Neal, thanks for the feedback.  After taking your comments into
consideration, here's version 2.  

+-+-+-+-+-+------------------+-+-+-+-+-+-+-+-+
|    ID   | Compression type |  Index size   |
+-+-+-+-+-+------------------+-+-+-+-+-+-+-+-+

+==================+=================+
| Compressed Index | Compressed Dict |
+==================+=================+

+===========+===========+
|   Chunk   |   Chunk   | ==> More chunks
+===========+===========+

ID
 '\0ZCK1', identifies file as zchunk version 1 file

Compression type
 Type of compression used to compress dict and chunks

 Current values:
   0 - Uncompressed
   2 - zstd

Index size
 This is a 64-bit unsigned integer containing the size of compressed 
 index.

Compressed Index
 This is the index, which is described in the next section.  The index 
 is compressed without a custom dictionary.
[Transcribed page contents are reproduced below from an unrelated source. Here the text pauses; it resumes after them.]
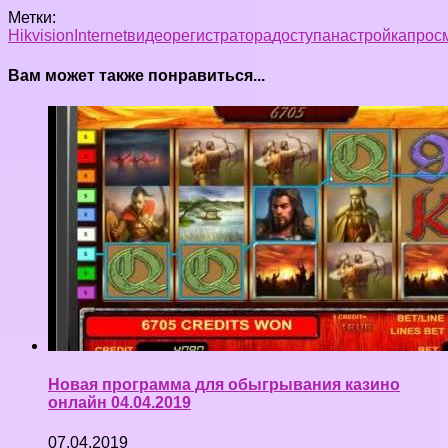
Метки:
Hikvision
Internet
видеорегистратора
доступа
настройка
прос
Вам может также понравиться...
Новая программа для обыгрывания казино
онлайн 04.04.2019
07.04.2019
Compressed Dict (optional)
 This is a custom dictionary used when compressing each chunk.
 Because each chunk is compressed completely separately from the
 others, the custom dictionary gives us much better overall
 compression.  The custom dictionary is compressed without a custom
 dictionary (for obvious reasons).

Chunk
 This is a chunk of data, compressed with the custom dictionary
 provided above.

The index:

+---------------+======================+
| Checksum type | Checksum of all data |
+---------------+======================+

+================+-+-+-+-+-+-+-+-+
| Dict checksum  |  End of dict  |
+================+-+-+-+-+-+-+-+-+

+================+-+-+-+-+-+-+-+-+
| Chunk checksum | End of chunk  |  ==> More
+================+-+-+-+-+-+-+-+-+

Checksum type
 This is the type of checksum used to generate the checksums in the 
 index.

 Current values:
   0 = SHA-256

Checksum of all data
 This is the checksum of the compressed dict and all the compressed 
 chunks, used to verify that the file is actually the same, even in 
 the unlikely event of a hash collision for one of the chunks

Dict checksum
 This is the checksum of the compressed dict, used to detect whether 
 two dicts are identical.  If there is no dict, the checksum must be
 all zeros.

End of dict
 This is the location of the end of the dict starting from the end of 
 the index.  This gives us the information we need to find and 
 decompress the dict.  If there is no dict, the checksum must be all
 zeros.

Chunk checksum
 This is the checksum of the compressed chunk, used to detect whether 
 any two chunks are identical.

End of chunk
 This is the location of the end of the chunk starting from the end of 
 the index.  This gives us the information we need to find and 
 decompress each chunk.

The index is designed to be able to be extracted from the file on the
server and downloaded separately, to facilitate downloading only the
parts of the file that are needed, but must then be re-embedded when
assembling the file so the user only needs to keep one file.